Graham, N., Monohan, C., Matiasek, S., and Brown, D., 2017. Metal-Based Coagulant Effect on Sediment Slurry for Lake Combie Reservoir Sediment and Mercury Removal Project. California State University, Chico. Summer 2017.
Abstract
This study was conducted to assist Nevada Irrigation District (NID) in the analysis of a sediment and mercury removal treatment process at the Lake Combie Reservoir, Grass Valley CA. Part of the removal process consisted of administering metal-based coagulants to promote the sedimentation of fine grain materials. Field-scale tests resulted in process effluent below regulatory criteria for total metal concentrations including mercury (Hg), chromium (Cr), iron (Fe), magnesium (Mg), molybdenum (Mo), nickel (Ni), and zinc (Zn).
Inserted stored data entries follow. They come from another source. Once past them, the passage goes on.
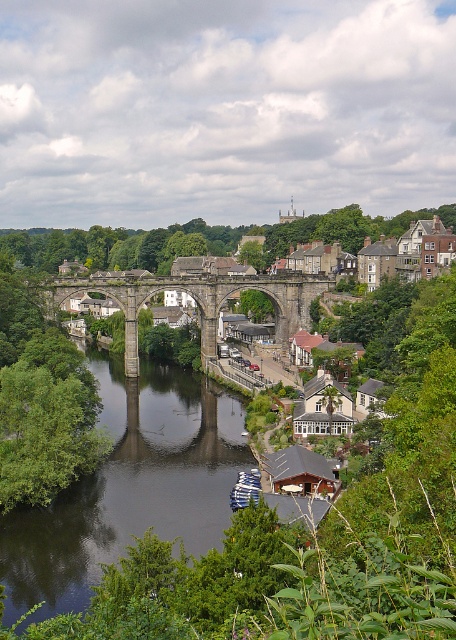 You are a tourist standing on the stone arch bridge at center and want to take a photo of the dark reflective water at center. Since the bridge is higher, will you need to look down to capture the water in your shot?

The dark reflective water at center has a lesser height compared to the stone arch bridge at center, so yes, you will need to look down to capture the water in your shot since the bridge is elevated above it.

You are a tour guide leading a group near the river. You want to point out both the dark reflective water at center and the stone arch bridge at center. If your arm can reach up to 100 feet, can you touch both objects with your outstretched hand at the same time?

The dark reflective water at center and the stone arch bridge at center are 113.69 feet apart. Since your arm can only reach up to 100 feet, you cannot touch both objects with your outstretched hand at the same time.

You are a tourist standing on the stone arch bridge at center and want to take a photo of the dark reflective water at center. Can you see the water from your current position on the bridge?

The dark reflective water at center is below the stone arch bridge at center, so yes, you can see the dark reflective water at center from your position on the stone arch bridge at center. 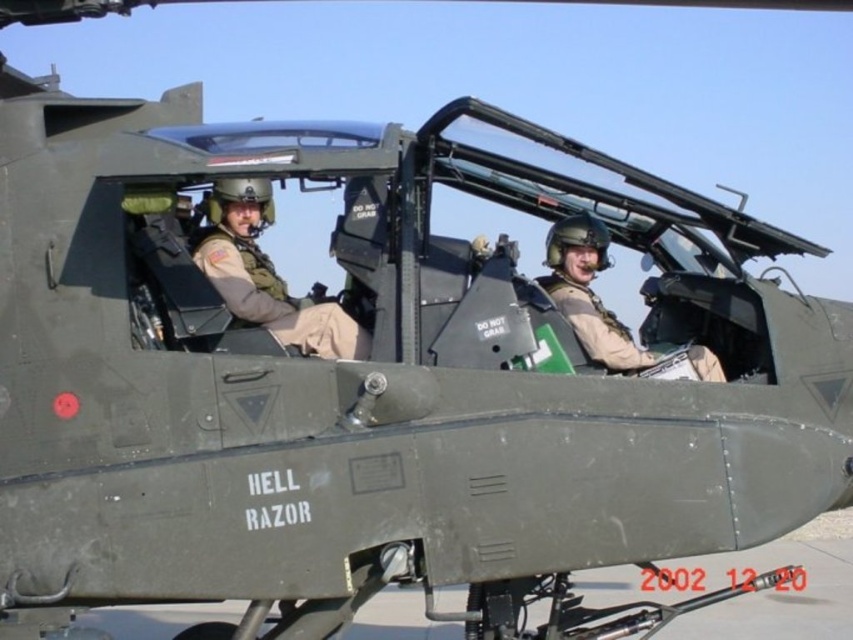 You are a military medic who needs to reach the matte khaki uniform at center to check their vitals. The helicopter is in a hover, and you can only move 10 feet forward. Can you reach them?

The matte khaki uniform at center is 17.26 feet away, so you cannot reach them within the 10 feet movement limit. You need to find another way to approach.

You are a military inspector checking the cockpit of the helicopter. You need to ensure that the matte khaki uniform at center and the matte green helmet at center meet the size requirements. Which object is wider?

The matte khaki uniform at center is narrower than the matte green helmet at center, so the helmet is wider. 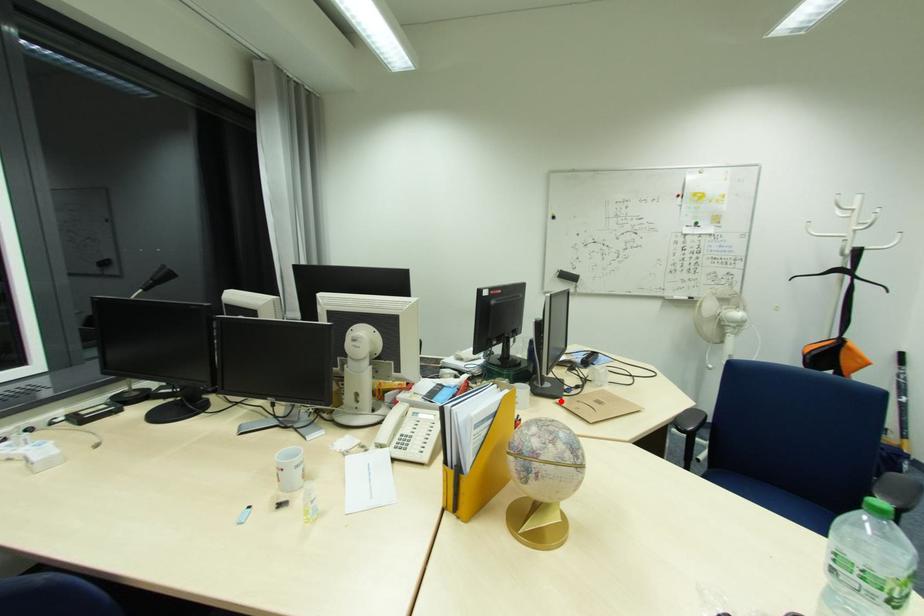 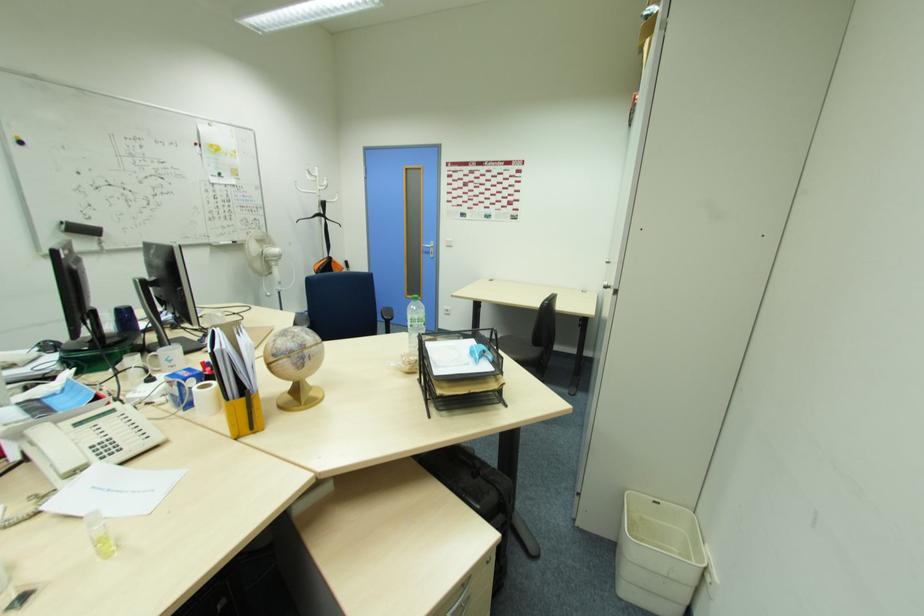 Question: I am providing you with two images of the same scene from different viewpoints. A red point is marked on the first image. At the location where the point appears in image 1, is it still visible in image 2?

Choices:
 (A) Yes
 (B) No

Answer: (A) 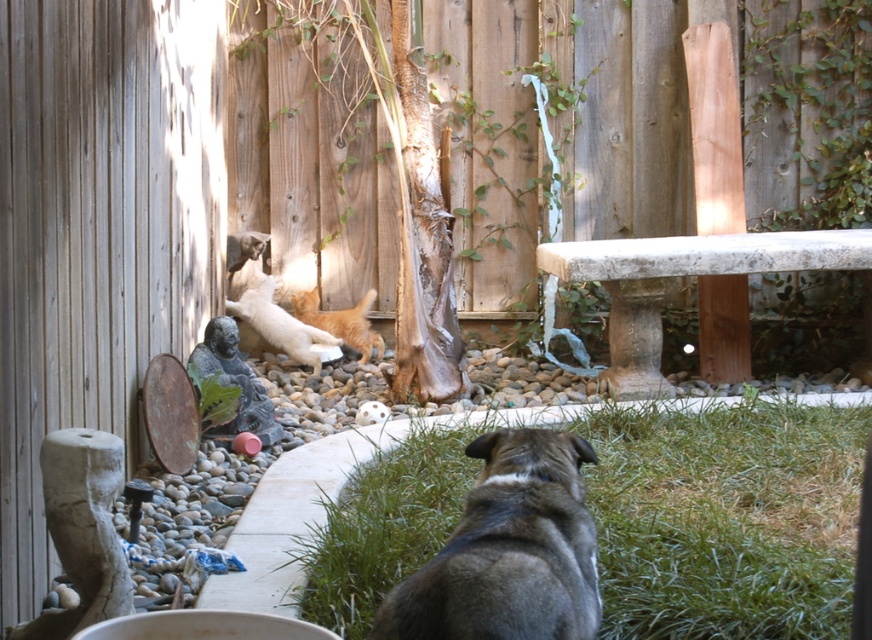 Is point (530, 554) in front of point (378, 353)?

Yes.

Locate an element on the screen. brown fur dog at lower center is located at coordinates (508, 550).

Which is behind, point (277, 333) or point (360, 355)?

The point (360, 355) is behind.

This screenshot has width=872, height=640. What do you see at coordinates (278, 323) in the screenshot? I see `fluffy white cat at center` at bounding box center [278, 323].

The width and height of the screenshot is (872, 640). What are the coordinates of `fluffy white cat at center` in the screenshot? It's located at click(278, 323).

Is point (370, 497) positioned before point (321, 336)?

Yes, point (370, 497) is in front of point (321, 336).

Does green grass at lower center have a larger size compared to fluffy white cat at center?

Indeed, green grass at lower center has a larger size compared to fluffy white cat at center.

The width and height of the screenshot is (872, 640). What do you see at coordinates (726, 518) in the screenshot?
I see `green grass at lower center` at bounding box center [726, 518].

Where is `green grass at lower center`? green grass at lower center is located at coordinates (726, 518). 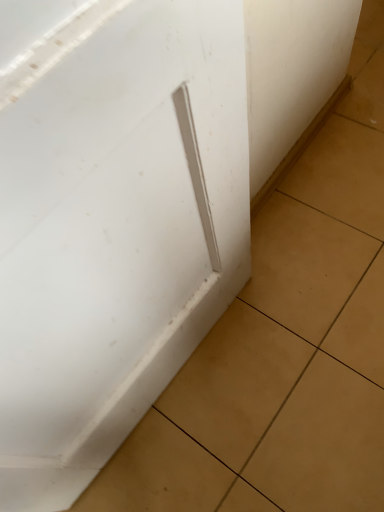 Locate an element on the screen. white glossy bathtub at center is located at coordinates (115, 232).

What do you see at coordinates (115, 232) in the screenshot?
I see `white glossy bathtub at center` at bounding box center [115, 232].

The image size is (384, 512). Find the location of `white glossy bathtub at center`. white glossy bathtub at center is located at coordinates (115, 232). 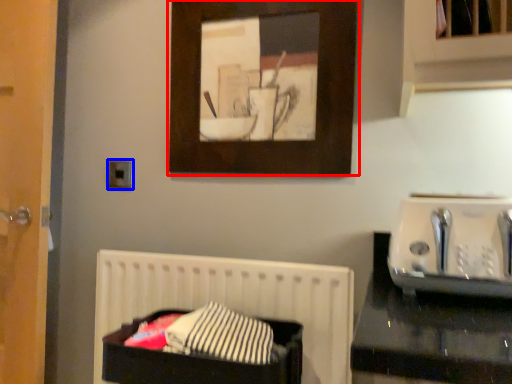 Question: Among these objects, which one is nearest to the camera, picture frame (highlighted by a red box) or electric outlet (highlighted by a blue box)?

Choices:
 (A) picture frame
 (B) electric outlet

Answer: (A) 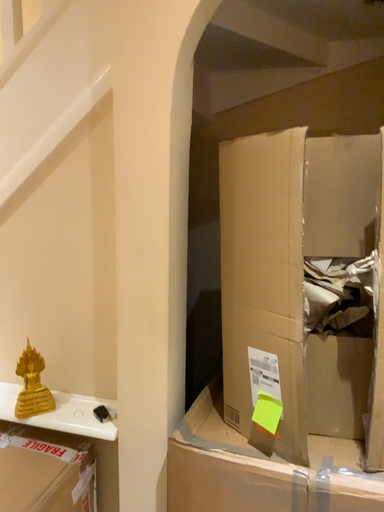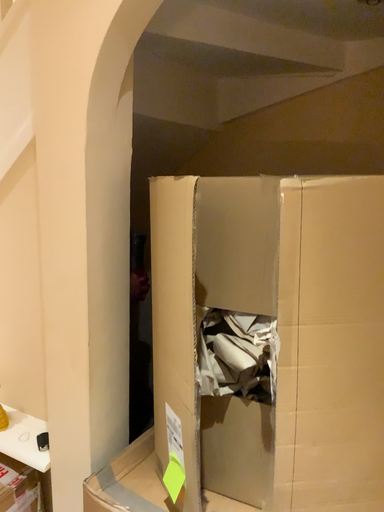 Question: Which way did the camera rotate in the video?

Choices:
 (A) rotated right
 (B) rotated left

Answer: (B) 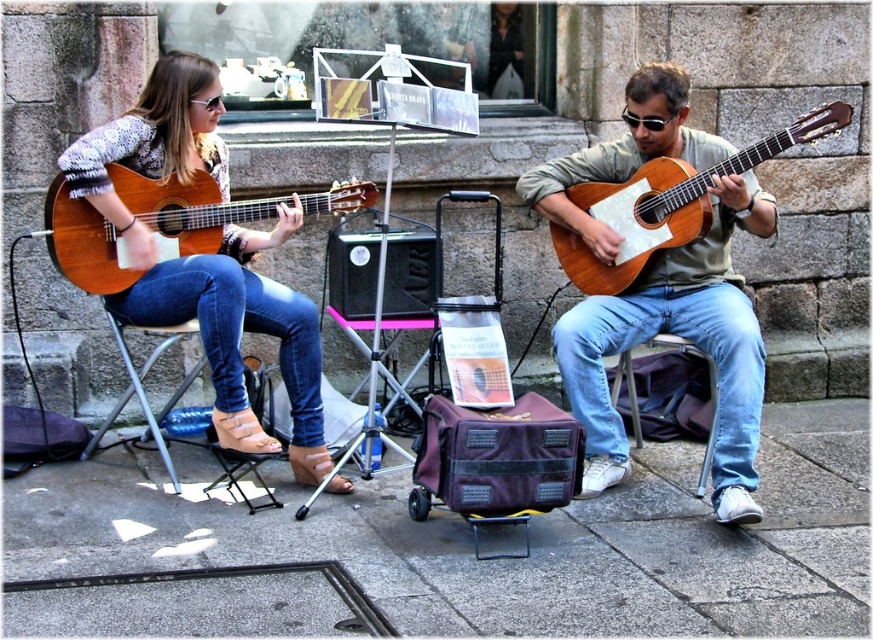 Based on the photo, you are a photographer trying to capture a closeup of the musician on the right. You are standing directly in front of the camera, which is positioned at the origin point. There are two points marked on the scene. Point A is at coordinates point (65, 492) and Point B is at coordinates point (200, 362). Which point should you focus on to get the closest possible shot of the musician on the right?

Point A at coordinates point (65, 492) is closer to the camera than point B at coordinates point (200, 362), so focusing on Point A will provide the closest shot of the musician on the right.

You are a photographer wanting to capture a wide shot of the scene. The smooth concrete pavement at center and the metallic silver chair at lower left are in your frame. Which object takes up more space in the photo?

The smooth concrete pavement at center takes up more space in the photo because it is bigger than the metallic silver chair at lower left.

You are a photographer standing in front of the musicians. You want to take a photo that clearly shows both the matte black guitar at left and the metallic silver chair at lower left. Which object should you focus on first to ensure both are in sharp focus?

You should focus on the matte black guitar at left first because it is closer to the viewer than the metallic silver chair at lower left. By focusing on the closer object, the farther object will also be in focus due to the depth of field. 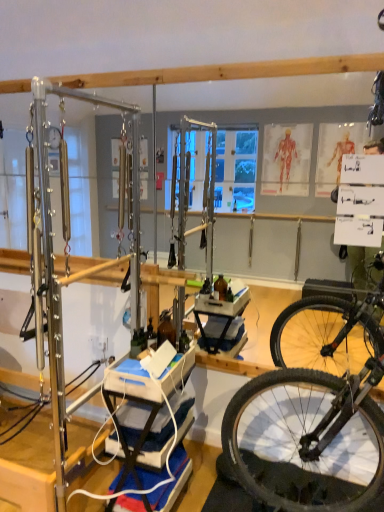 Identify the location of blue fabric yoga mat at lower center. Image resolution: width=384 pixels, height=512 pixels. (172, 482).

Describe the element at coordinates (172, 482) in the screenshot. I see `blue fabric yoga mat at lower center` at that location.

The width and height of the screenshot is (384, 512). What do you see at coordinates (138, 406) in the screenshot?
I see `wooden table at center` at bounding box center [138, 406].

You are a GUI agent. You are given a task and a screenshot of the screen. Output one action in this format:
    pyautogui.click(x=<x>, y=<y>)
    Task: Click on the wooden table at center
    The width and height of the screenshot is (384, 512).
    Given the screenshot: What is the action you would take?
    pyautogui.click(x=138, y=406)

Find the location of a particular element. This screenshot has width=384, height=512. blue fabric yoga mat at lower center is located at coordinates (172, 482).

Considering the positions of objects wooden table at center and blue fabric yoga mat at lower center in the image provided, who is more to the right, wooden table at center or blue fabric yoga mat at lower center?

wooden table at center is more to the right.

Which object is further away from the camera taking this photo, wooden table at center or blue fabric yoga mat at lower center?

blue fabric yoga mat at lower center is further from the camera.

Is point (107, 378) closer to viewer compared to point (177, 460)?

That is True.

From the image's perspective, which is above, wooden table at center or blue fabric yoga mat at lower center?

wooden table at center.

From a real-world perspective, is wooden table at center above or below blue fabric yoga mat at lower center?

In terms of real-world spatial position, wooden table at center is above blue fabric yoga mat at lower center.

Which of these two, wooden table at center or blue fabric yoga mat at lower center, is wider?

wooden table at center.

Does wooden table at center have a lesser height compared to blue fabric yoga mat at lower center?

No, wooden table at center is not shorter than blue fabric yoga mat at lower center.

Can you confirm if wooden table at center is bigger than blue fabric yoga mat at lower center?

Yes.

Is blue fabric yoga mat at lower center completely or partially inside wooden table at center?

Yes, blue fabric yoga mat at lower center is a part of wooden table at center.

Are wooden table at center and blue fabric yoga mat at lower center far apart?

That's not correct — wooden table at center is a little close to blue fabric yoga mat at lower center.

Is blue fabric yoga mat at lower center at the back of wooden table at center?

Yes, wooden table at center is positioned with its back facing blue fabric yoga mat at lower center.

How many degrees apart are the facing directions of wooden table at center and blue fabric yoga mat at lower center?

0.000169 degrees separate the facing orientations of wooden table at center and blue fabric yoga mat at lower center.

From the picture: How distant is wooden table at center from blue fabric yoga mat at lower center?

wooden table at center and blue fabric yoga mat at lower center are 8.77 inches apart from each other.

The image size is (384, 512). What are the coordinates of `workbench in front of the blue fabric yoga mat at lower center` in the screenshot? It's located at (138, 406).

Is blue fabric yoga mat at lower center to the left of wooden table at center from the viewer's perspective?

Yes, blue fabric yoga mat at lower center is to the left of wooden table at center.

Looking at this image, is blue fabric yoga mat at lower center positioned in front of wooden table at center?

No, it is behind wooden table at center.

Which is behind, point (179, 489) or point (128, 457)?

The point (179, 489) is more distant.

From the image's perspective, is blue fabric yoga mat at lower center over wooden table at center?

No, from the image's perspective, blue fabric yoga mat at lower center is not over wooden table at center.

From a real-world perspective, is blue fabric yoga mat at lower center physically above wooden table at center?

No, from a real-world perspective, blue fabric yoga mat at lower center is not over wooden table at center

Does blue fabric yoga mat at lower center have a lesser width compared to wooden table at center?

Correct, the width of blue fabric yoga mat at lower center is less than that of wooden table at center.

Does blue fabric yoga mat at lower center have a greater height compared to wooden table at center?

No.

Can you confirm if blue fabric yoga mat at lower center is bigger than wooden table at center?

No, blue fabric yoga mat at lower center is not bigger than wooden table at center.

Is wooden table at center completely or partially inside blue fabric yoga mat at lower center?

Definitely not — wooden table at center is not inside blue fabric yoga mat at lower center.

Are blue fabric yoga mat at lower center and wooden table at center making contact?

No, blue fabric yoga mat at lower center is not in contact with wooden table at center.

Could you tell me if blue fabric yoga mat at lower center is facing wooden table at center?

Yes, blue fabric yoga mat at lower center is oriented towards wooden table at center.

How different are the orientations of blue fabric yoga mat at lower center and wooden table at center in degrees?

They differ by 0.000169 degrees in their facing directions.

At what (x,y) coordinates should I click in order to perform the action: click on workbench on the right of blue fabric yoga mat at lower center. Please return your answer as a coordinate pair (x, y). Looking at the image, I should click on (138, 406).

Image resolution: width=384 pixels, height=512 pixels. Find the location of `workbench to the right of blue fabric yoga mat at lower center`. workbench to the right of blue fabric yoga mat at lower center is located at coordinates (138, 406).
Additional sediments from future sites (Combie Lake and Greenhorn Creek) and alternative coagulants (LBP-2101 and Clar+Ion 5057) were tested in the sedimentation process. Furthermore, prediction models for continuous real time total mercury (THg) and filtered mercury (fHg) concentrations during the sedimentation treatment process are presented. The models use the parameters; total suspended solids (TSS), total dissolved solids (TDS), and ultraviolet absorbance (A254) as proxies for THg and fHg concentrations. The multivariate regression models had R2 values of 0.97 and 0.85 for the prediction of THg and fHg, and p-values <0.0001. Continuous monitoring of these proxies at pre- and post-treatment locations coupled with the predictive capabilities of the models suggest that full scale implementation of the sediment and mercury removal process at Lake Combie Reservoir can operate within regulatory criteria with the ability to identify an exceedance before effluent is released.
Student Bio
Nicholas Graham, M.S., completed his undergraduate studies in 2013 (B.S., Hydrology) and his graduate degree in 2017 (M.S., Hydrology and Hydrogeology) from California State University, Chico. Before joining The Sierra Fund, Graham spent three years with the United States Geological Survey (USGS) Biogeochemistry Group and as a Hydrologic Technician and Hydrologist including collaborative work with NASA in developing Real-Time Monitoring Networks to ground truth satellite-based remote sensing and Ameriflux in deployment and maintenance of GHG flux monitoring stations. As TSF’s Environmental Scientist, Graham leads and coordinates TSF forest, meadow, and river restoration projects, installs and maintains stream and groundwater measurement equipment, collects environmental samples, leads and coordinates fieldwork with graduate students, and gathers and processes water quality data on real-time continuous monitoring networks. Additionally, Nick is a developing programmer in RStudio/RMarkdown environments and a geospatial analyst using ArcGIS pro.